[Date Prev][Date Next]
[Chronological]
[Thread]
[Top]
RE: Last attempt at TLS/SSL
well, heres my 2c... I'm only just getting going with ldap and tls so...
looking in your ldap.conf file, shouldnt you have the directive "ssl
start_tls" in there?
As to the two ldap.conf files for openldap and padl... this caught me
before and I'm still not 100% which is which!
G
On Thu, 2003-06-26 at 20:18, Lawrence, Mike (White Plains) wrote:
> Hi Kent - doesn't look like a permissions issue to me
> as the CA cert (and all the directories above it, in my
> case /var/tmp/certs) are all world readable.
>
> Here is some extra info, all the lines I have turned on
> in my slapd.conf file and also ldap.conf:
>
> slapd.conf:
>
> include /usr/local/etc/openldap/schema/core.schema
> include /usr/local/etc/openldap/schema/cosine.schema
> include /usr/local/etc/openldap/schema/nis.schema
> include /usr/local/etc/openldap/schema/solaris.schema
>
> pidfile /usr/local/var/slapd.pid
> argsfile /usr/local/var/slapd.args
>
> loglevel 9
>
> TLSCipherSuite HIGH:MEDIUM:+SSLv2
> TLSCertificateFile /var/tmp/certs/ldapcert.pem
> TLSCertificateKeyFile /var/tmp/certs/ldapkey.pem
> TLSCACertificateFile /var/tmp/certs/demoCA/cacert.pem
> TLSVerifyClient never
>
> password-hash {CRYPT}
>
> access to attr=userPassword
> by self write
> by anonymous auth
> by dn.base="cn=Authenticator,dc=webtech,dc=com" read
> access to * by * read
>
> database ldbm
> suffix "dc=webtech,dc=com"
> rootdn "cn=Manager,dc=webtech,dc=com"
> rootpw {crypt}JOEdsf45uddHpilE
> directory /usr/local/var/openldap-data
> mode 0600
>
> index objectClass eq
> index uid pres,eq
> index cn pres,eq
>
>
>
> ldap.conf:
>
> host wp-app-3.webtech.com
> base dc=webtech,dc=com
> uri ldaps://wp-app-3.webtech.com
> binddn cn=Authenticator,dc=webtech,dc=com
> bindpw admin123
> port 636
> scope sub
> pam_password crypt
> nss_base_passwd ou=People,dc=webtech,dc=com?one
> nss_base_shadow ou=People,dc=webtech,dc=com?one
> ssl yes
> TLS_CACERT /var/tmp/certs/demoCA/cacert.pem
>
>
> I see the same problem if I change over to port 389 and
> don't run ldaps, but instead use "ssl start_tls". Although
> when I use that, I can't even get openssl to verify the
> cert. I'm agnostic as to using ldaps or ldap and TLS,
> which ever would actually work would be fine.
>
> And I actually have a copy of your how to printed out sitting
> on my desk right now that I have been using it as a reference
> and am wondering why openldap hates me so much because this
> seems like it should be fairly easy to make work.
>
> -----Original Message-----
> From: Kent Soper [mailto:dksoper@us.ibm.com]

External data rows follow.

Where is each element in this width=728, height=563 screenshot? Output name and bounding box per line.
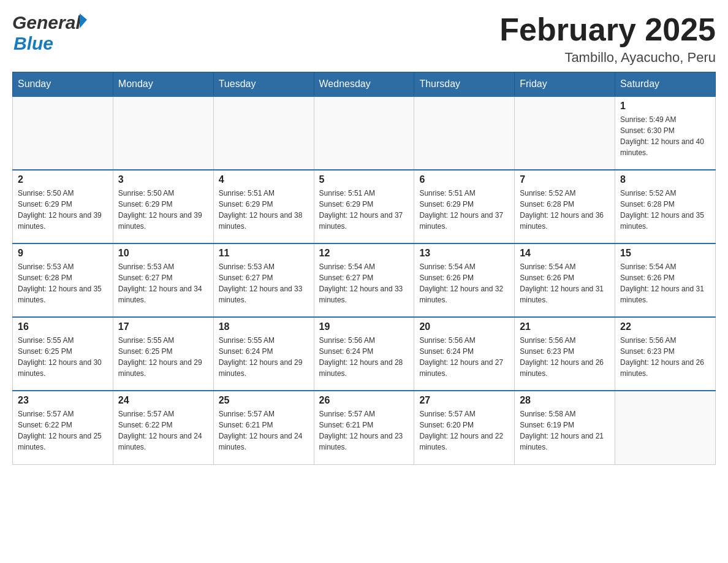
col-tuesday: Tuesday [213,72,314,97]
day-number: 19 [319,321,409,332]
table-row: 27Sunrise: 5:57 AMSunset: 6:20 PMDayligh… [414,391,515,464]
table-row: 13Sunrise: 5:54 AMSunset: 6:26 PMDayligh… [414,243,515,317]
day-info-line: Sunrise: 5:54 AM [520,261,610,272]
day-number: 24 [118,395,208,406]
day-info-line: Daylight: 12 hours and 37 minutes. [319,210,409,232]
day-info-line: Sunset: 6:29 PM [419,199,509,210]
col-friday: Friday [515,72,615,97]
day-info-line: Sunrise: 5:57 AM [18,408,108,419]
day-info-line: Sunset: 6:27 PM [118,272,208,283]
table-row: 25Sunrise: 5:57 AMSunset: 6:21 PMDayligh… [213,391,314,464]
day-number: 7 [520,174,610,185]
table-row: 16Sunrise: 5:55 AMSunset: 6:25 PMDayligh… [13,317,113,391]
day-number: 17 [118,321,208,332]
day-info-line: Daylight: 12 hours and 22 minutes. [419,431,509,453]
day-info-line: Sunrise: 5:55 AM [219,335,309,346]
day-info-line: Sunset: 6:26 PM [520,272,610,283]
day-info-line: Daylight: 12 hours and 40 minutes. [620,136,710,158]
day-info-line: Daylight: 12 hours and 24 minutes. [219,431,309,453]
day-info-line: Daylight: 12 hours and 24 minutes. [118,431,208,453]
day-info-line: Daylight: 12 hours and 26 minutes. [520,357,610,379]
table-row: 9Sunrise: 5:53 AMSunset: 6:28 PMDaylight… [13,243,113,317]
day-number: 27 [419,395,509,406]
day-info-line: Sunset: 6:29 PM [118,199,208,210]
day-info-line: Sunrise: 5:54 AM [620,261,710,272]
day-info-line: Daylight: 12 hours and 30 minutes. [18,357,108,379]
table-row: 5Sunrise: 5:51 AMSunset: 6:29 PMDaylight… [314,170,414,243]
day-number: 12 [319,248,409,259]
table-row [515,96,615,170]
table-row: 7Sunrise: 5:52 AMSunset: 6:28 PMDaylight… [515,170,615,243]
day-info-line: Daylight: 12 hours and 34 minutes. [118,283,208,305]
table-row: 3Sunrise: 5:50 AMSunset: 6:29 PMDaylight… [113,170,213,243]
day-number: 10 [118,248,208,259]
day-info-line: Sunset: 6:23 PM [520,346,610,357]
table-row: 2Sunrise: 5:50 AMSunset: 6:29 PMDaylight… [13,170,113,243]
day-number: 20 [419,321,509,332]
day-info-line: Sunset: 6:22 PM [18,419,108,431]
day-number: 3 [118,174,208,185]
day-info-line: Sunset: 6:29 PM [219,199,309,210]
day-info-line: Daylight: 12 hours and 36 minutes. [520,210,610,232]
day-info-line: Sunrise: 5:51 AM [419,188,509,199]
day-info-line: Daylight: 12 hours and 37 minutes. [419,210,509,232]
day-number: 26 [319,395,409,406]
day-info-line: Sunset: 6:25 PM [118,346,208,357]
day-number: 23 [18,395,108,406]
table-row: 10Sunrise: 5:53 AMSunset: 6:27 PMDayligh… [113,243,213,317]
day-info-line: Sunset: 6:24 PM [419,346,509,357]
day-number: 16 [18,321,108,332]
day-info-line: Daylight: 12 hours and 27 minutes. [419,357,509,379]
table-row [213,96,314,170]
day-info-line: Daylight: 12 hours and 31 minutes. [620,283,710,305]
day-number: 1 [620,101,710,112]
table-row: 12Sunrise: 5:54 AMSunset: 6:27 PMDayligh… [314,243,414,317]
table-row: 24Sunrise: 5:57 AMSunset: 6:22 PMDayligh… [113,391,213,464]
day-info-line: Sunrise: 5:53 AM [118,261,208,272]
day-info-line: Sunrise: 5:55 AM [18,335,108,346]
day-info-line: Daylight: 12 hours and 39 minutes. [18,210,108,232]
location-text: Tambillo, Ayacucho, Peru [499,50,716,66]
day-info-line: Sunset: 6:27 PM [319,272,409,283]
table-row: 22Sunrise: 5:56 AMSunset: 6:23 PMDayligh… [615,317,716,391]
day-info-line: Sunrise: 5:57 AM [118,408,208,419]
day-info-line: Daylight: 12 hours and 32 minutes. [419,283,509,305]
table-row: 14Sunrise: 5:54 AMSunset: 6:26 PMDayligh… [515,243,615,317]
logo-blue-text: Blue [13,33,87,54]
table-row: 17Sunrise: 5:55 AMSunset: 6:25 PMDayligh… [113,317,213,391]
day-number: 8 [620,174,710,185]
day-info-line: Sunrise: 5:56 AM [520,335,610,346]
day-info-line: Sunrise: 5:50 AM [18,188,108,199]
table-row: 8Sunrise: 5:52 AMSunset: 6:28 PMDaylight… [615,170,716,243]
day-info-line: Daylight: 12 hours and 29 minutes. [219,357,309,379]
calendar-week-row: 2Sunrise: 5:50 AMSunset: 6:29 PMDaylight… [13,170,716,243]
day-info-line: Sunset: 6:20 PM [419,419,509,431]
day-number: 18 [219,321,309,332]
col-sunday: Sunday [13,72,113,97]
calendar-week-row: 16Sunrise: 5:55 AMSunset: 6:25 PMDayligh… [13,317,716,391]
day-info-line: Sunrise: 5:51 AM [219,188,309,199]
day-info-line: Sunrise: 5:51 AM [319,188,409,199]
day-info-line: Sunset: 6:24 PM [219,346,309,357]
day-number: 9 [18,248,108,259]
day-info-line: Sunrise: 5:53 AM [18,261,108,272]
day-info-line: Sunrise: 5:58 AM [520,408,610,419]
logo-triangle-icon [80,12,87,28]
day-info-line: Sunrise: 5:57 AM [219,408,309,419]
day-number: 6 [419,174,509,185]
col-thursday: Thursday [414,72,515,97]
page-header: General Blue February 2025 Tambillo, Aya… [12,12,716,66]
day-info-line: Daylight: 12 hours and 35 minutes. [620,210,710,232]
col-wednesday: Wednesday [314,72,414,97]
col-monday: Monday [113,72,213,97]
day-info-line: Daylight: 12 hours and 23 minutes. [319,431,409,453]
day-info-line: Daylight: 12 hours and 31 minutes. [520,283,610,305]
day-info-line: Daylight: 12 hours and 33 minutes. [319,283,409,305]
table-row: 18Sunrise: 5:55 AMSunset: 6:24 PMDayligh… [213,317,314,391]
day-info-line: Sunrise: 5:52 AM [620,188,710,199]
table-row: 19Sunrise: 5:56 AMSunset: 6:24 PMDayligh… [314,317,414,391]
day-number: 13 [419,248,509,259]
day-info-line: Daylight: 12 hours and 21 minutes. [520,431,610,453]
day-info-line: Sunrise: 5:54 AM [319,261,409,272]
day-info-line: Sunrise: 5:56 AM [419,335,509,346]
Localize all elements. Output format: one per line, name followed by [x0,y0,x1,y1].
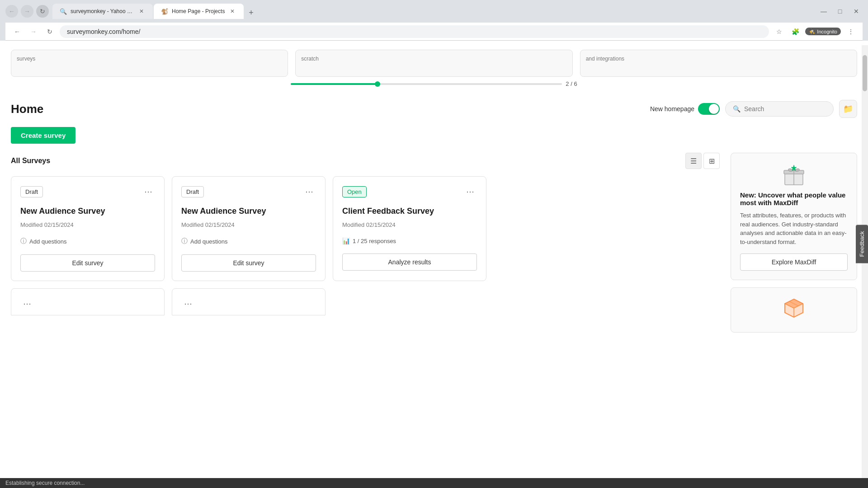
survey-card-3: Open ⋯ Client Feedback Survey Modified 0… [333,176,486,281]
second-promo-icon [781,296,807,325]
new-homepage-switch[interactable] [698,103,720,115]
tab-yahoo[interactable]: 🔍 surveymonkey - Yahoo Search ✕ [52,4,153,19]
main-home-section: Home New homepage 🔍 📁 Create survey [0,91,868,342]
top-card-3-text: and integrations [586,56,624,62]
top-cards-strip: surveys scratch and integrations [0,41,868,77]
extensions-button[interactable]: 🧩 [789,25,802,38]
folder-button[interactable]: 📁 [839,100,857,118]
card-3-action-button[interactable]: Analyze results [342,253,477,271]
survey-card-2: Draft ⋯ New Audience Survey Modified 02/… [172,176,326,281]
card-3-info: 📊 1 / 25 responses [342,237,477,244]
tab-yahoo-favicon: 🔍 [60,8,67,15]
card-1-title: New Audience Survey [20,206,155,216]
card-5-more-button[interactable]: ⋯ [181,298,195,310]
top-card-3: and integrations [580,50,857,77]
home-header: Home New homepage 🔍 📁 [11,100,857,118]
search-icon: 🔍 [733,105,741,113]
card-2-status: Draft [181,186,204,197]
search-input[interactable] [744,105,826,113]
surveys-section: All Surveys ☰ ⊞ Draf [11,153,857,333]
card-1-action-button[interactable]: Edit survey [20,254,155,272]
window-maximize-button[interactable]: □ [834,5,846,18]
tab-home[interactable]: 🐒 Home Page - Projects ✕ [154,4,244,19]
card-1-more-button[interactable]: ⋯ [142,186,155,197]
tab-home-close[interactable]: ✕ [228,7,236,15]
card-3-chart-icon: 📊 [342,237,350,244]
folder-icon: 📁 [843,104,853,114]
browser-back-button[interactable]: ← [11,25,24,38]
survey-card-5-partial: ⋯ [172,288,326,315]
survey-cards-row1: Draft ⋯ New Audience Survey Modified 02/… [11,176,720,281]
surveys-main: All Surveys ☰ ⊞ Draf [11,153,720,333]
nav-buttons: ← → ↻ [5,5,49,18]
progress-fill [291,83,380,85]
tab-bar: 🔍 surveymonkey - Yahoo Search ✕ 🐒 Home P… [52,4,257,19]
sidebar-promo: New: Uncover what people value most with… [731,153,857,333]
card-1-info: ⓘ Add questions [20,237,155,245]
new-tab-button[interactable]: + [245,6,257,19]
card-3-more-button[interactable]: ⋯ [463,186,477,197]
maxdiff-promo-card: New: Uncover what people value most with… [731,153,857,280]
toggle-knob [709,104,719,114]
search-bar[interactable]: 🔍 [725,101,834,117]
card-1-info-icon: ⓘ [20,237,27,245]
forward-button[interactable]: → [21,5,33,18]
tab-home-label: Home Page - Projects [172,8,225,14]
browser-chrome: ← → ↻ 🔍 surveymonkey - Yahoo Search ✕ 🐒 … [0,0,868,41]
card-2-info-icon: ⓘ [181,237,188,245]
second-promo-card [731,287,857,333]
card-4-top: ⋯ [20,298,155,310]
new-homepage-label: New homepage [650,105,694,113]
card-2-more-button[interactable]: ⋯ [302,186,316,197]
status-text: Establishing secure connection... [5,480,85,483]
window-close-button[interactable]: ✕ [850,5,863,18]
top-card-1-text: surveys [17,56,35,62]
browser-reload-button[interactable]: ↻ [43,25,56,38]
bookmark-button[interactable]: ☆ [773,25,785,38]
card-2-action-button[interactable]: Edit survey [181,254,316,272]
card-2-top: Draft ⋯ [181,186,316,197]
progress-track [291,83,562,85]
incognito-badge: 🕵 Incognito [805,28,841,35]
incognito-label: Incognito [817,29,837,34]
back-button[interactable]: ← [5,5,18,18]
scroll-thumb[interactable] [863,55,867,91]
header-right: New homepage 🔍 📁 [650,100,857,118]
tab-home-favicon: 🐒 [161,8,168,15]
progress-bar-row: 2 / 6 [0,77,868,91]
browser-forward-button[interactable]: → [27,25,40,38]
url-input[interactable] [60,25,769,38]
tab-yahoo-label: surveymonkey - Yahoo Search [71,8,134,14]
card-2-info: ⓘ Add questions [181,237,316,245]
survey-cards-row2: ⋯ ⋯ [11,288,720,315]
surveys-header: All Surveys ☰ ⊞ [11,153,720,169]
all-surveys-label: All Surveys [11,157,50,165]
page-title: Home [11,102,43,116]
page-content: surveys scratch and integrations 2 / 6 H… [0,41,868,483]
top-card-2: scratch [295,50,572,77]
card-4-more-button[interactable]: ⋯ [20,298,34,310]
top-card-2-text: scratch [301,56,319,62]
card-1-status: Draft [20,186,43,197]
explore-maxdiff-button[interactable]: Explore MaxDiff [740,253,848,271]
card-1-modified: Modified 02/15/2024 [20,221,155,228]
survey-card-1: Draft ⋯ New Audience Survey Modified 02/… [11,176,165,281]
tab-yahoo-close[interactable]: ✕ [137,7,146,15]
grid-view-icon: ⊞ [709,157,715,165]
list-view-button[interactable]: ☰ [685,153,702,169]
card-3-top: Open ⋯ [342,186,477,197]
card-2-modified: Modified 02/15/2024 [181,221,316,228]
grid-view-button[interactable]: ⊞ [703,153,720,169]
window-minimize-button[interactable]: ― [817,5,830,18]
feedback-tab[interactable]: Feedback [856,225,868,263]
reload-button[interactable]: ↻ [36,5,49,18]
browser-menu-button[interactable]: ⋮ [844,25,857,38]
create-survey-button[interactable]: Create survey [11,127,75,144]
survey-card-4-partial: ⋯ [11,288,165,315]
status-bar: Establishing secure connection... [0,478,868,483]
card-3-modified: Modified 02/15/2024 [342,221,477,228]
card-3-title: Client Feedback Survey [342,206,477,216]
top-card-1: surveys [11,50,288,77]
view-toggle: ☰ ⊞ [685,153,720,169]
list-view-icon: ☰ [690,157,697,165]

> Sent: Thursday, June 26, 2003 3:00 PM
> To: Lawrence, Mike (White Plains)
> Cc: openldap-software@OpenLDAP.org; owner-openldap-software@OpenLDAP.org
> Subject: Re: Last attempt at TLS/SSL
>
>
>
>
>
>
> Hi Mike,
>
> "So there's one piece of software, openssl, saying "your cert is cool".
> Now
> if I try to run ldapsearch
> and pass it -H "ldaps://wp-app-3.webtech.com", it will fail with this
> error:
>
> ldap_bind: Can't contact LDAP server (81)
> additional info: error:14090086:SSL
> routines:SSL3_GET_SERVER_CERTIFICATE:certificate verify failed"
>
> I had this same error after I upgraded my versions of OpenLDAP and
> Cyrus-SASL recently and did not create new certs that were used in the
> previous setup.
> Without creating new certs I got around this by copying the server CA cert
> to the client box because I was missing the old client CA cert. On the
> client, TLS_REQCERT was "demand" in ldap.conf and a missing CA cert caused
> the cert verification to fail. Even though you state you set the client
> and server certs to the same cert, you might have a permission problem on
> the client side. A CA cert should be globally readable anyway.
>
> Check permissions on all certs and keys.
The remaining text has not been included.